Les États-Unis veulent une UE faible, étendue à la Turquie. Ils veulent une UE malléable soumise aux lois extraterritoriales US, ainsi qu’une OTAN forte, financée par ses membres et bénéficiaires, poursuivant son extension. Une OTAN dirigée par les États-Unis, d’abord contre la Russie. Enfin, ils veulent poser et résoudre l’équation UE = OTAN.
Les Chinois veulent une UE grande ouverte pour y vendre leur quincaillerie et leur production high tech, et y acheter un maxi d’actifs au fur et à mesure de la désindustrialisation et de l’appauvrissement relatif des pays européens.
Les Russes veulent une Europe des nations, ils veulent dialoguer avec chaque nation séparément dans un rapport de forces qui leur serait favorable. Ils disposent encore de quelques réserves de gaz et de pétrole et comptent en profiter pour se consolider et réussir enfin à vendre dans le monde quelques produits conçus et « made in Russia ». Ils ne veulent pas d’OTAN à leur frontière.
Les Allemands redressent la tête après 70 ans d’occupation américaine (avec droit de regard et de veto sur le régime politique allemand). Leur puissance industrielle leur en donne les moyens. Les rapports USA/Allemagne se tendent. La taxe de 20 milliards infligée à VW n’a pas pour seule cause un logiciel moteur trafiqué. L’UE fonctionne à leur avantage, alors pourquoi en changer. Reste la question cruciale pour eux de l’immigration/natalité.
Macron veut une UE forte, contre l’avis des pays d’Europe du Nord et de l’Est qui se satisfont de leur situation de protégés/pilotés par le grand frère américain. Qui plus est, ce projet d’Europe forte de Macron se fonde sur une idéologie « progressiste » à vocation totalitaire qui ne fait pas l’unanimité en France, loin de là. L’Allemagne en décidera, selon les options que la France lui soumettra pour sa défense.

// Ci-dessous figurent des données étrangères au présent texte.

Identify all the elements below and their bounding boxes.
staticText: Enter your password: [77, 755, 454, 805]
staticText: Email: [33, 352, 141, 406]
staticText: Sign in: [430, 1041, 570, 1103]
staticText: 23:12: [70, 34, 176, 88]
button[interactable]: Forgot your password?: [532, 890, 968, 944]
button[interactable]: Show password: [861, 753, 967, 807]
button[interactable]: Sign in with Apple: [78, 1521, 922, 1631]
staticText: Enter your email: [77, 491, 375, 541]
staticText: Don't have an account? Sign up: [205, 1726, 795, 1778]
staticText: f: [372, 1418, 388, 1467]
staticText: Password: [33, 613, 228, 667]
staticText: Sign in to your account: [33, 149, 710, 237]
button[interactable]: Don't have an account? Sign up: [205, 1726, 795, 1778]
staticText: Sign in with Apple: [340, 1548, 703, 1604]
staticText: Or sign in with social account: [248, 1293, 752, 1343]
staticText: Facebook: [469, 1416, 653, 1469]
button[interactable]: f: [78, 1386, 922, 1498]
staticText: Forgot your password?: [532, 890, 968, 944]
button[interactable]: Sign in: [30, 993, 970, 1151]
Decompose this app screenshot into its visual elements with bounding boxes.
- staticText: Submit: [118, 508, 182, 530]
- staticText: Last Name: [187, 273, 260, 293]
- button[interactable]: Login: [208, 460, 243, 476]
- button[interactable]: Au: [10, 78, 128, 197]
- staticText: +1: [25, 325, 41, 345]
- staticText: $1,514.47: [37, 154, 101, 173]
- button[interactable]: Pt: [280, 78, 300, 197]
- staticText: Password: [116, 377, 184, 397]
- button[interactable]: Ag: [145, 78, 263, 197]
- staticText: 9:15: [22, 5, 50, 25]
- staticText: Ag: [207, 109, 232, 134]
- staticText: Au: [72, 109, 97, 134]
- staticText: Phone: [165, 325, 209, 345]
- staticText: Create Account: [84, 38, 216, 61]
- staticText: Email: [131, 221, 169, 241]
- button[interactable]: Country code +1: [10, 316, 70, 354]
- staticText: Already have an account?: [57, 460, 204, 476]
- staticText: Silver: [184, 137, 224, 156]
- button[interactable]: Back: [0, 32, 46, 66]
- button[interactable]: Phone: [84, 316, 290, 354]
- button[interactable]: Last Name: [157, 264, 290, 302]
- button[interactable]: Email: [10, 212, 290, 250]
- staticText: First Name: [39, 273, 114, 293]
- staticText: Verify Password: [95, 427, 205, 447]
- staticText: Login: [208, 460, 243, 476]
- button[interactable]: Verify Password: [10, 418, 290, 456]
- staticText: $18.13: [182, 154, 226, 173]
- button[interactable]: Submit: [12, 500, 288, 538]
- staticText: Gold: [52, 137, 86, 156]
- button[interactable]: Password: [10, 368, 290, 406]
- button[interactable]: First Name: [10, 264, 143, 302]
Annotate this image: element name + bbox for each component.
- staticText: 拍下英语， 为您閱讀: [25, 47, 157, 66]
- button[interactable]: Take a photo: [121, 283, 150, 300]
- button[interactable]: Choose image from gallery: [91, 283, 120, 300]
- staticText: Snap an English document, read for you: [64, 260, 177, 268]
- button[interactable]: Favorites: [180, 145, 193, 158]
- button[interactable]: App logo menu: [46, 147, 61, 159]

La synthèse de toutes ces velléités conduit à l’ensemble vide. Mais il subsistera, quoi qu’il arrive, quelque chose (mais quoi ?) qui se nommera toujours l’Europe.

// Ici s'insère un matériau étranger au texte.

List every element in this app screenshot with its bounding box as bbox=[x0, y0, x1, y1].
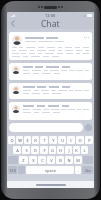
staticText: space bbox=[45, 168, 56, 173]
staticText: U bbox=[61, 138, 64, 143]
button[interactable]: F bbox=[40, 146, 48, 154]
button[interactable]: O bbox=[76, 136, 84, 144]
button[interactable]: K bbox=[73, 146, 80, 154]
staticText: Go bbox=[85, 168, 91, 173]
button[interactable]: . bbox=[75, 166, 81, 174]
button[interactable]: Q bbox=[8, 136, 15, 144]
button[interactable]: G bbox=[49, 146, 56, 154]
button[interactable]: 123 bbox=[8, 166, 17, 174]
staticText: D bbox=[34, 148, 37, 153]
staticText: C bbox=[41, 158, 44, 163]
staticText: T bbox=[43, 138, 46, 143]
staticText: F bbox=[43, 148, 46, 153]
button[interactable]: More options bbox=[84, 37, 89, 38]
button[interactable]: H bbox=[57, 146, 64, 154]
staticText: Z bbox=[22, 158, 25, 163]
button[interactable] bbox=[9, 63, 92, 80]
button[interactable]: X bbox=[29, 156, 37, 164]
staticText: N bbox=[67, 158, 71, 163]
button[interactable]: P bbox=[85, 136, 93, 144]
button[interactable]: J bbox=[65, 146, 72, 154]
button[interactable]: U bbox=[58, 136, 66, 144]
staticText: B bbox=[59, 158, 62, 163]
button[interactable]: L bbox=[81, 146, 88, 154]
staticText: G bbox=[51, 148, 54, 153]
staticText: V bbox=[50, 158, 53, 163]
staticText: . bbox=[77, 168, 79, 173]
button[interactable] bbox=[9, 83, 92, 99]
staticText: 12:00 bbox=[45, 13, 56, 18]
button[interactable] bbox=[9, 102, 92, 120]
staticText: J bbox=[68, 148, 70, 153]
button[interactable]: A bbox=[13, 146, 21, 154]
staticText: A bbox=[16, 148, 19, 153]
staticText: 123 bbox=[9, 168, 16, 173]
button[interactable]: D bbox=[31, 146, 39, 154]
button[interactable]: space bbox=[26, 166, 74, 174]
button[interactable]: E bbox=[24, 136, 31, 144]
button[interactable]: B bbox=[56, 156, 64, 164]
button[interactable]: W bbox=[16, 136, 23, 144]
button[interactable]: Go bbox=[82, 166, 93, 174]
staticText: H bbox=[59, 148, 62, 153]
button[interactable]: I bbox=[67, 136, 75, 144]
button[interactable]: Y bbox=[49, 136, 57, 144]
button[interactable] bbox=[9, 123, 83, 132]
button[interactable]: N bbox=[65, 156, 73, 164]
staticText: Q bbox=[10, 138, 14, 143]
staticText: X bbox=[32, 158, 35, 163]
button[interactable]: More options bbox=[9, 32, 92, 60]
staticText: R bbox=[34, 138, 37, 143]
staticText: L bbox=[83, 148, 86, 153]
staticText: W bbox=[18, 138, 22, 143]
button[interactable]: M bbox=[74, 156, 82, 164]
button[interactable]: T bbox=[40, 136, 48, 144]
button[interactable]: Back bbox=[7, 18, 18, 29]
button[interactable]: V bbox=[47, 156, 55, 164]
button[interactable]: R bbox=[32, 136, 39, 144]
button[interactable]: Send bbox=[85, 124, 92, 131]
staticText: P bbox=[88, 138, 91, 143]
staticText: E bbox=[26, 138, 29, 143]
staticText: Y bbox=[52, 138, 55, 143]
staticText: Chat bbox=[41, 18, 60, 29]
staticText: O bbox=[78, 138, 82, 143]
button[interactable]: Z bbox=[19, 156, 28, 164]
staticText: S bbox=[25, 148, 28, 153]
staticText: I bbox=[70, 138, 72, 143]
button[interactable]: C bbox=[38, 156, 46, 164]
button[interactable]: S bbox=[22, 146, 30, 154]
staticText: K bbox=[75, 148, 78, 153]
staticText: M bbox=[76, 158, 80, 163]
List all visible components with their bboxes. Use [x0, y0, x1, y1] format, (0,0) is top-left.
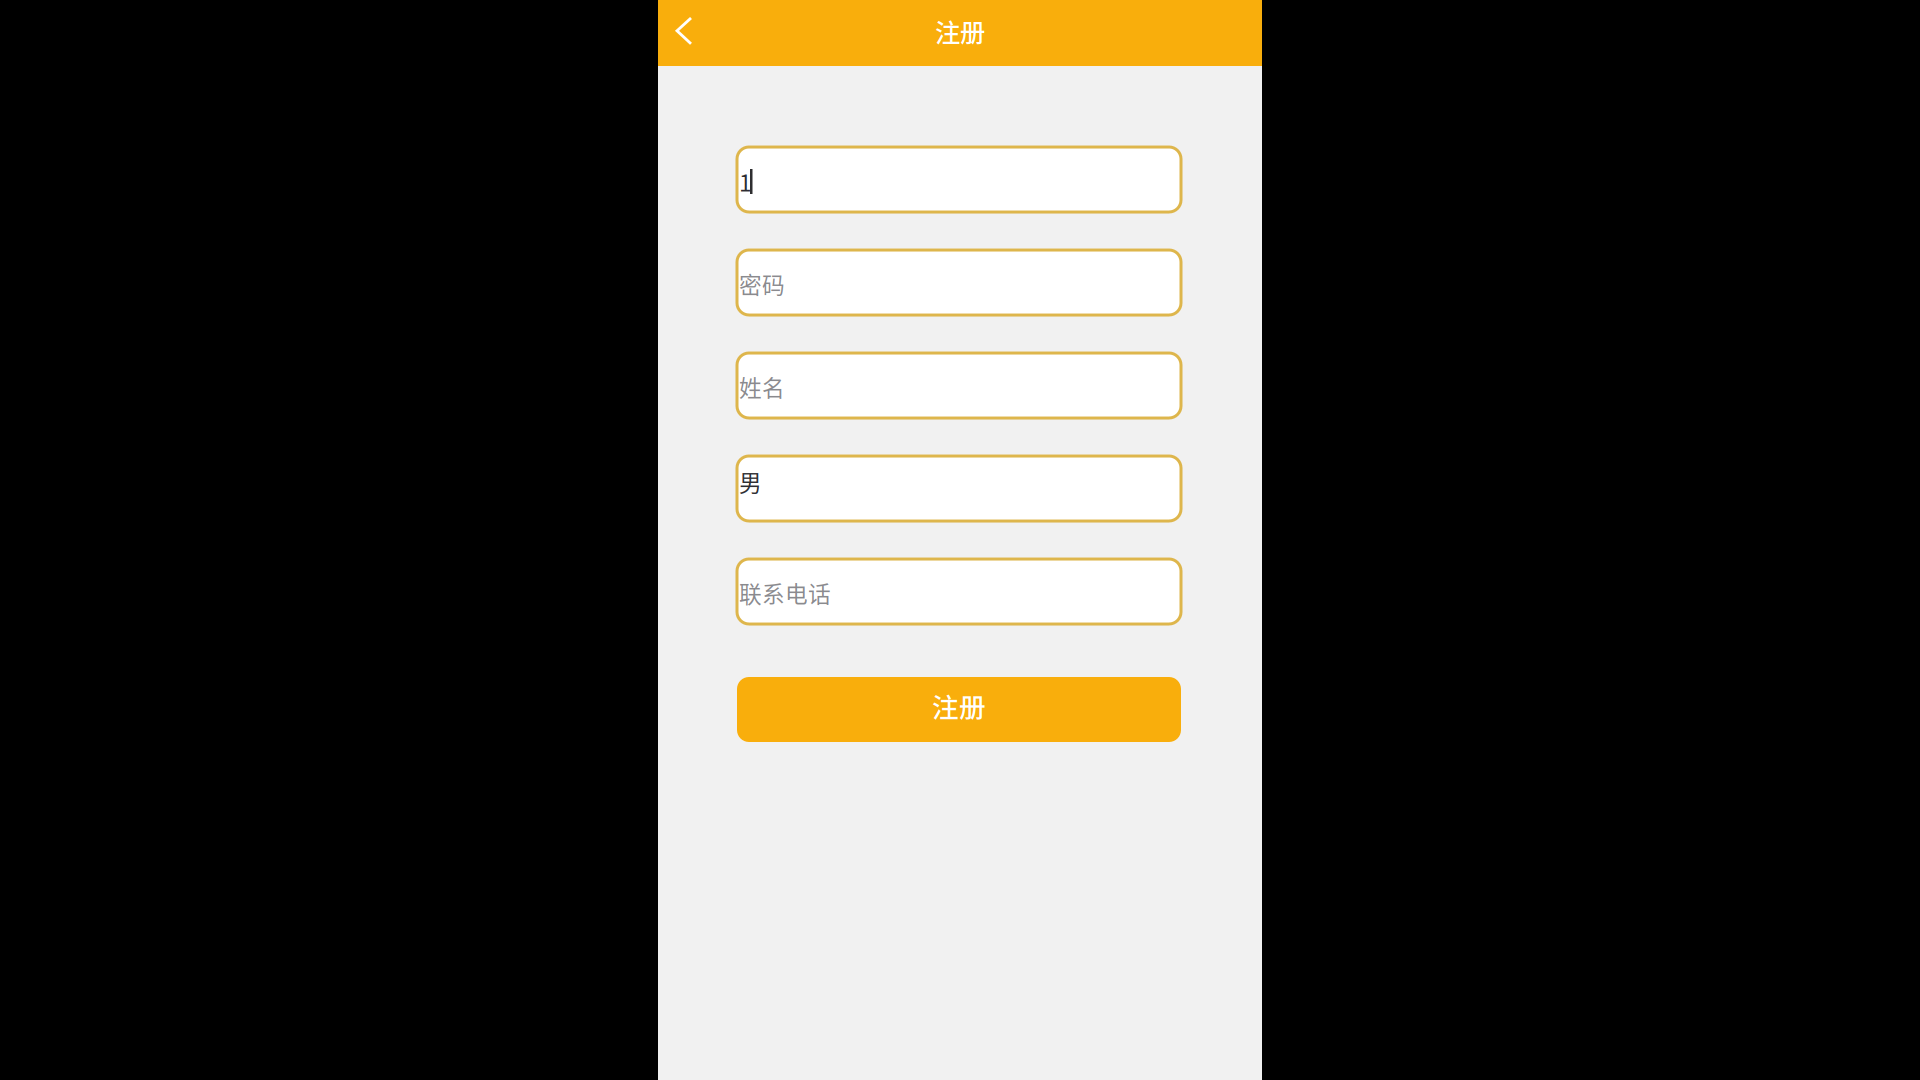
- staticText: 注册: [935, 13, 985, 49]
- staticText: 姓名: [739, 370, 785, 403]
- button[interactable]: 1: [737, 147, 1181, 212]
- button[interactable]: 姓名: [737, 353, 1181, 418]
- button[interactable]: 注册: [737, 677, 1181, 742]
- staticText: 密码: [739, 267, 785, 300]
- button[interactable]: 密码: [737, 250, 1181, 315]
- staticText: 联系电话: [739, 576, 831, 609]
- button[interactable]: Back: [664, 6, 704, 60]
- staticText: 男: [739, 465, 762, 498]
- button[interactable]: 联系电话: [737, 559, 1181, 624]
- button[interactable]: 男: [737, 456, 1181, 521]
- staticText: 1: [739, 165, 752, 198]
- staticText: 注册: [932, 686, 986, 725]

Les Français, voyant leur industrie fondre comme neige au soleil, sont un peu perdus et inquiets quant à l’avenir de leurs enfants et de leur retraite. Ils doutent des bienfaits de l’UE mais redoutent sa dissolution. La classe moyenne a pris un train fantôme lent et tortueux qui la rapproche sournoisement du SMIC (la mondialisation « heureuse »). Les plus riches et leurs enfants, relativement heureux (sans guillemets), se dispersent à travers le monde.
Les immigrés français des 50 dernières années et leur descendance vont bientôt faire entendre, par l’effet du nombre, leurs revendications politiques/culturelles/religieuses, peu compatibles avec la Doxa libérale/libertaire de l’élite européiste. Les minorités s’agitent dans une concurrence revendicative et victimaire effrénée, à qui sera la plus brimée, stigmatisée, maltraitée, soutenues en cela par le juridique qui voit là l’opportunité d’accroître son pouvoir corporatiste.

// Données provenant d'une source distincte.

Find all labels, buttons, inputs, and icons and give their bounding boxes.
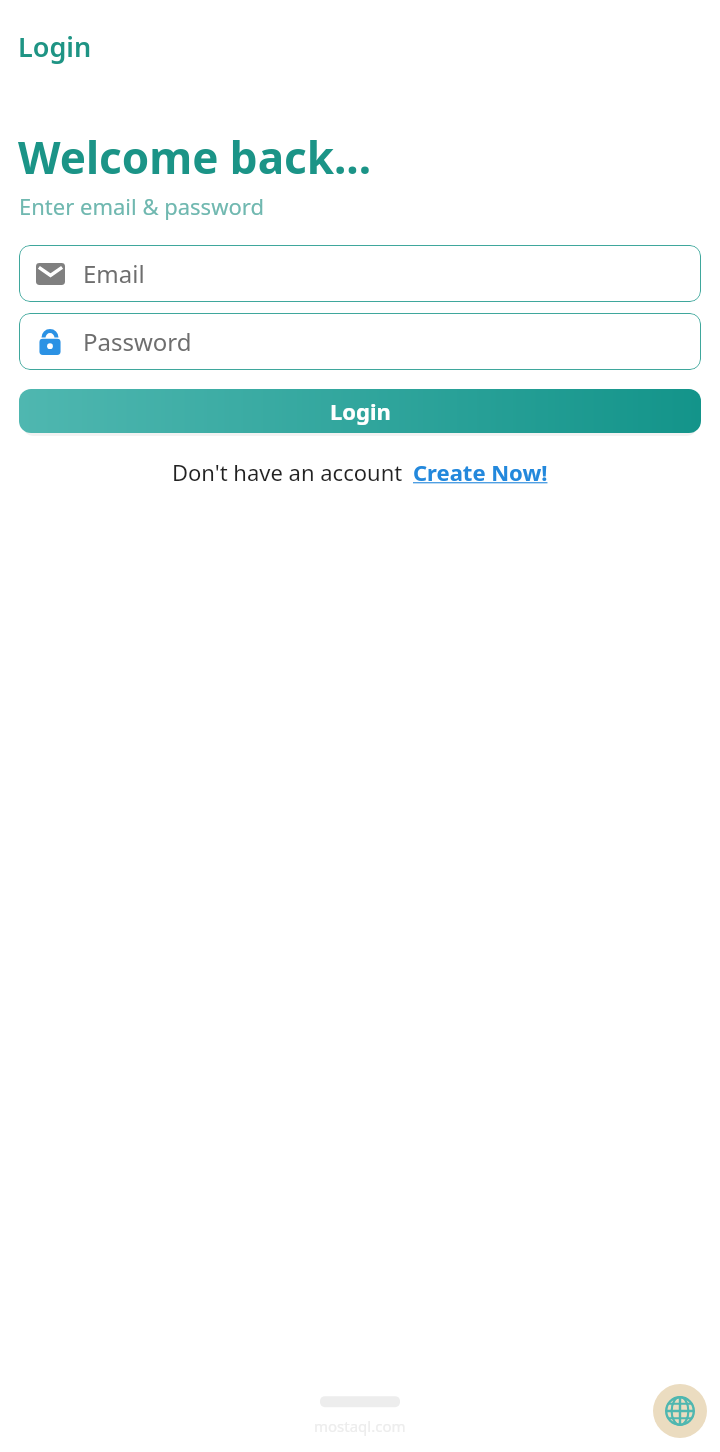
button[interactable]: Login — [19, 389, 701, 433]
staticText: Enter email & password — [19, 191, 264, 221]
button[interactable]: Login — [16, 26, 94, 67]
staticText: Login — [18, 28, 92, 65]
staticText: Login — [330, 396, 391, 426]
button[interactable]: Password — [19, 313, 701, 370]
staticText: Email — [83, 257, 145, 290]
staticText: Don't have an account — [172, 457, 403, 487]
button[interactable]: Create Now! — [413, 457, 548, 487]
staticText: Password — [83, 325, 192, 358]
button[interactable]: Email — [19, 245, 701, 302]
staticText: mostaql.com — [314, 1416, 406, 1436]
button[interactable]: Change language — [653, 1384, 707, 1438]
staticText: Create Now! — [413, 457, 548, 487]
staticText: Welcome back... — [18, 127, 372, 187]
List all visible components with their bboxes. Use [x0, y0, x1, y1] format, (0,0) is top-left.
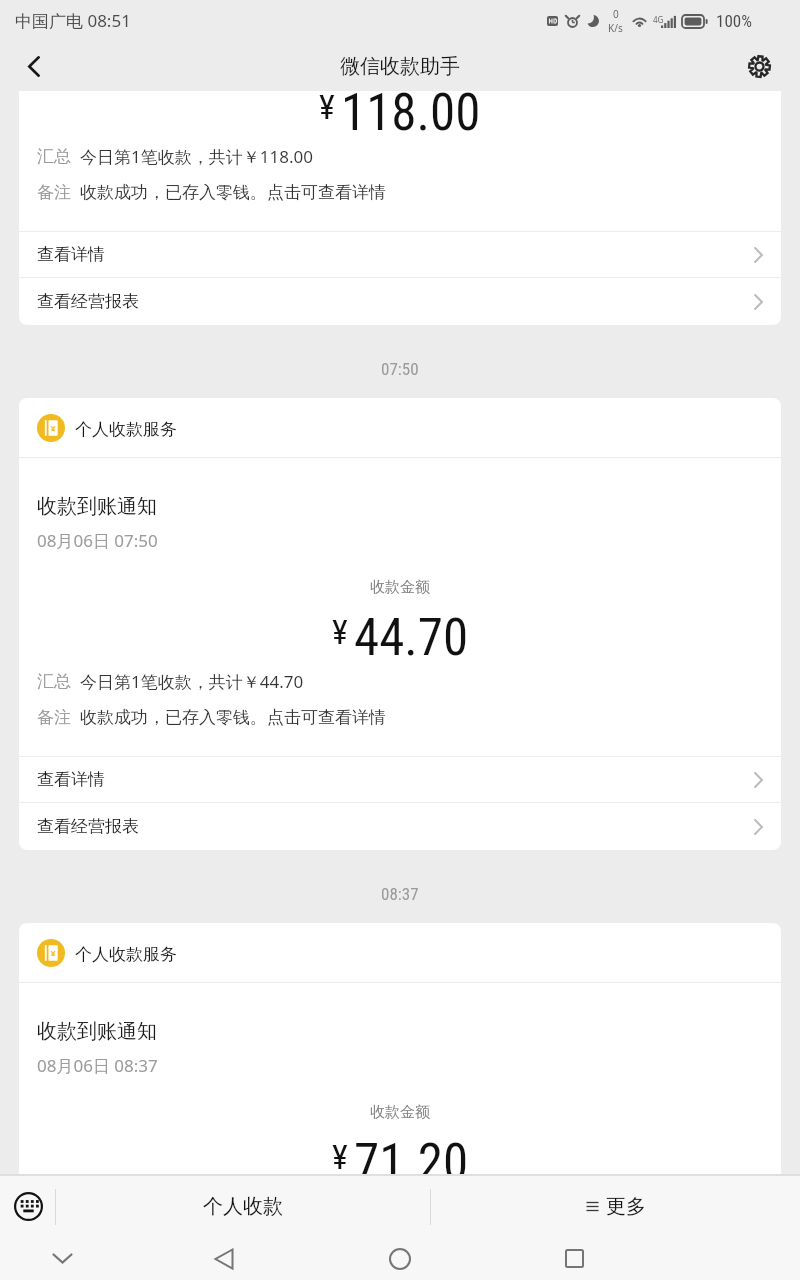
button[interactable]: 查看经营报表 [19, 278, 781, 325]
staticText: 4G [653, 14, 664, 25]
staticText: 100% [716, 11, 752, 31]
staticText: 个人收款服务 [75, 419, 177, 440]
button[interactable]: Home [376, 1237, 424, 1280]
button[interactable]: 查看详情 [19, 757, 781, 802]
staticText: ¥ [332, 1137, 348, 1174]
staticText: 收款到账通知 [37, 1019, 157, 1044]
button[interactable]: Back [9, 41, 59, 91]
staticText: 今日第1笔收款，共计￥44.70 [80, 670, 304, 693]
button[interactable]: 更多 [431, 1176, 800, 1237]
staticText: 收款成功，已存入零钱。点击可查看详情 [80, 707, 386, 728]
button[interactable]: 查看详情 [19, 232, 781, 277]
staticText: 备注 [37, 182, 71, 203]
staticText: 08:37 [381, 884, 419, 904]
staticText: 44.70 [354, 608, 469, 668]
staticText: 汇总 [37, 671, 71, 692]
button[interactable]: 查看经营报表 [19, 803, 781, 850]
staticText: 118.00 [341, 91, 481, 143]
staticText: 收款金额 [19, 1103, 781, 1122]
staticText: 微信收款助手 [340, 54, 460, 79]
staticText: ¥ [332, 612, 348, 652]
staticText: ¥ [319, 91, 335, 127]
button[interactable]: 个人收款服务 [19, 398, 781, 457]
button[interactable]: Recent apps [550, 1237, 598, 1280]
staticText: 收款成功，已存入零钱。点击可查看详情 [80, 182, 386, 203]
staticText: 备注 [37, 707, 71, 728]
staticText: 收款到账通知 [37, 494, 157, 519]
staticText: 查看经营报表 [37, 816, 139, 837]
staticText: 查看详情 [37, 769, 105, 790]
staticText: 71.20 [354, 1133, 469, 1174]
button[interactable]: 个人收款 [56, 1176, 430, 1237]
staticText: 个人收款 [203, 1194, 283, 1219]
staticText: 07:50 [381, 359, 419, 379]
staticText: 更多 [606, 1194, 646, 1219]
button[interactable]: 收款到账通知 [19, 983, 781, 1174]
staticText: 08月06日 07:50 [37, 529, 158, 552]
staticText: 查看经营报表 [37, 291, 139, 312]
button[interactable]: 收款到账通知 [19, 91, 781, 231]
staticText: 今日第1笔收款，共计￥118.00 [80, 145, 313, 168]
staticText: 08月06日 08:37 [37, 1054, 158, 1077]
button[interactable]: Keyboard [0, 1176, 56, 1237]
staticText: 汇总 [37, 146, 71, 167]
button[interactable]: Back [200, 1237, 248, 1280]
button[interactable]: 个人收款服务 [19, 923, 781, 982]
staticText: 查看详情 [37, 244, 105, 265]
staticText: 个人收款服务 [75, 944, 177, 965]
staticText: K/s [608, 21, 623, 35]
button[interactable]: 收款到账通知 [19, 458, 781, 756]
staticText: 中国广电 08:51 [15, 9, 131, 32]
staticText: 0 [613, 7, 619, 21]
button[interactable]: Hide keyboard [38, 1237, 86, 1280]
staticText: 收款金额 [19, 578, 781, 597]
button[interactable]: Settings [734, 41, 784, 91]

Les Français se contentent pour le moment de changer de président tous les 5 ans, en attendant mieux (ou pire). Ce contexte est peu favorable à une inflexion forte du projet européen. L’État de droit, de bonne qualité, subsiste tant bien que mal, mais la démocratie - plus ou moins pilotée par le juridique - devient un peu virtuelle. Le brouillard est épais.
Reste pour le Système l’option de la guerre, si les affaires tournent mal (révoltes massives, crashs bancaires …). L’Europe serait, comme toujours, au centre d’un conflit d’envergure. Ce devrait se limiter à la guerre civile, car le Système n’ignore pas qu’une attaque nucléaire massive sur la Russie ne resterait pas sans réponse, malgré les efforts américains pour créer en Europe une configuration de première frappe sans réplique.
Le Système n’est pas encore prêt pour la fin du monde. La petite mort, si inévitable, avec l’espoir de se refaire, oui. La grande, non.
L’Europe forte n’est pas pour demain. Mais Ségolène revient. Bravitude contre sombritude.